Guidelines for finishing your trucking business plan.
By Timothy Brady

In the last post I discussed the details necessary to assemble your business’s financial data. While these profit and loss projections, balance sheets, budgets and cash flow expectations are important, they represent only part of the information required to map out your success. In this post, I’m going to discuss the other components of a business plan.

 

This is where your financial data comes into play. A good plan requires the right data, details about your vision, forethought of how you’re going to implement these ideas and continuing self-evaluation. Taking a dream to certainty requires several doses of reality along the way.

Here are the components of a trucking business plan:

Determine your personal net worth.
A relatively simple task of adding up your financial assets (cash, bank account(s), savings, stock, bonds, etc. and the value of tangible objects you own) and subtracting what you owe (credit card balances, mortgage, auto loans, personal loans, taxes, etc.). This tells you if you can afford to start a trucking business. If you start from behind the eight ball, that’s where you will most likely finish.

Your Trucking Company’s Business Concept and Objectives
What type of trucking operation (flatbed, refrigerated, truckload, LTL, etc.)? Where will      you operate (48 states, regional, local, specific corridor)? How many trucks will you start with? How many will you add? Extend this two, three, and five years out in setting your goals.

Trucking Business Trends and Overview:
What is the expected growth of the industry segment you’re planning on servicing? Who are your direct competitors? Is there a special niche you’re planning on filling, or are you going to be one of the pack? Who are the leaders in this segment? How are you going to compete with them? (If your answer is ‘price,’ stop right here, because you are most likely fooling yourself. Competing on price alone won’t keep you in business for very long.) The most important question: Will there be enough loads at a reasonable rate to insure you will meet financial objectives?

Specialty Niche:
What’s setting you apart from the rest of the pack? What is your cutting-edge idea for improving service to your shippers? How will you implement this idea?

Strength and Weakness Analysis:
How will you measure up to others hauling the same tonnage? Who are your primary competitors? Secondary competitors?  Know how you rank with your competitors and you’ll know how to deal with them.

Marketing Strategy:
How are you going to let potential customers know you exist? (Are you doing all the cold-calling, selling and follow-up? Or are you relying on a trucking company or broker for these services?)  How are you going to communicate with current customers to keep them loyal? What is the total market share available in the segment of the freight industry you plan to service? What amount of market penetration are you intending to achieve in the first, second, third year and so on? What market share do you need to reach financial goals during each of these periods? What is it going to cost in advertising, public relations and promotions to attain this market share? Or, what are the costs of a trucking company or broker handling the sales and follow-up?
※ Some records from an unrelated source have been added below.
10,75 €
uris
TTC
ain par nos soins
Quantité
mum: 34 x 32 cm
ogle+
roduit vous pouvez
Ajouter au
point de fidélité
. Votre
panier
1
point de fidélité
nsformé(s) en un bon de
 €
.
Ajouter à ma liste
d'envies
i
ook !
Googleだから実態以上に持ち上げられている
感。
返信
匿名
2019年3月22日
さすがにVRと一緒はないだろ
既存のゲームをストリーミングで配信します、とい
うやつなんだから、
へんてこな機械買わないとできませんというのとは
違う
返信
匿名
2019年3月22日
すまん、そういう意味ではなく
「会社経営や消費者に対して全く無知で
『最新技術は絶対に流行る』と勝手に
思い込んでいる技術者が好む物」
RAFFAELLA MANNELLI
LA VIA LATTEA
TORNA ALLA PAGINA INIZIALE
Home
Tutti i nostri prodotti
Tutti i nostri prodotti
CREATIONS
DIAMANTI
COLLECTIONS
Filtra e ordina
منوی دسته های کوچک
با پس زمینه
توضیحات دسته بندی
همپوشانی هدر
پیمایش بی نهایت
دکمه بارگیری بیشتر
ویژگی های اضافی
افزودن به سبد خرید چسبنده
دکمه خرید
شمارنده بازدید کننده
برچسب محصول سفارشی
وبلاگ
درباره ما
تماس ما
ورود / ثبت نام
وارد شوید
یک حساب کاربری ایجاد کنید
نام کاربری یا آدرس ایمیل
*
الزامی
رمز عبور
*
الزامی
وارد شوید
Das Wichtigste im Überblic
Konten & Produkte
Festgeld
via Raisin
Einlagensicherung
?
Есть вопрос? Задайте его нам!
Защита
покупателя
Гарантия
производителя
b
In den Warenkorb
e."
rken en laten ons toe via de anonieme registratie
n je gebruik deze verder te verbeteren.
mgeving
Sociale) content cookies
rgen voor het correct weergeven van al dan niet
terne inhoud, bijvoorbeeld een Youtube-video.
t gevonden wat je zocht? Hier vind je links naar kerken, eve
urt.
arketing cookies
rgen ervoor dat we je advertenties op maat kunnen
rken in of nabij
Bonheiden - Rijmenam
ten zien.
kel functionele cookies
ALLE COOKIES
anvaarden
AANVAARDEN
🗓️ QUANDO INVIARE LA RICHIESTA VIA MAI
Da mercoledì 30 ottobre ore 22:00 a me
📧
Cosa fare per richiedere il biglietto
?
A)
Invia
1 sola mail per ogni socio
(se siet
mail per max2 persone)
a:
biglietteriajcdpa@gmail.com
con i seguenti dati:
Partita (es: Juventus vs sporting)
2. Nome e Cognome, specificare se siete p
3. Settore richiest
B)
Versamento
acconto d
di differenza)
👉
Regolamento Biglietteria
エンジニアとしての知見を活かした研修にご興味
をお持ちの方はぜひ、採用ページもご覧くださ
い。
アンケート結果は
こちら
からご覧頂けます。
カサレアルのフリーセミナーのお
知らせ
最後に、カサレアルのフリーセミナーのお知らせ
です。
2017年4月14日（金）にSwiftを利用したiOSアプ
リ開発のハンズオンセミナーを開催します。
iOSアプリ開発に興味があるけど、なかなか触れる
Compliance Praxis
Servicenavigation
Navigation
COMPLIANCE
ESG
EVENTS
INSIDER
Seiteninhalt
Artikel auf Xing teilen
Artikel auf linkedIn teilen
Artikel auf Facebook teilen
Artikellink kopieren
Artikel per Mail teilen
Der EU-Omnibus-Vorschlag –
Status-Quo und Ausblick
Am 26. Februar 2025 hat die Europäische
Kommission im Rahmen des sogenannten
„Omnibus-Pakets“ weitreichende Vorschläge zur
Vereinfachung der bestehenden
Did I mention it’s a whole lot less expensive to make mistakes during the planning process than to find out you can’t generate the required revenue in the niche you’ve chosen to support the cost of doing business? Writing a business plan and your continual evaluation of its details will provide the ability to see mistakes before you actually make them. You’d never start a load without detailed directions including how to get where you’re going and rechecking those directions along the way. Just as weather, road construction, or a more efficient means to arrive at your destination is the effect of mapping your trip and evaluating it along the way, your business plan becomes the process where you avoid the pitfalls of financial downturns, increased costs, or changing environment of the niche you’ve selected.

You wouldn’t roll down the road without knowing where you are headed; why would you not do the same when you jump on the highway of business? Invest your time before you devote your hard-earned dollars to your own business. It will be an investment you’ll never regret.

Good roads and great loads, everyone.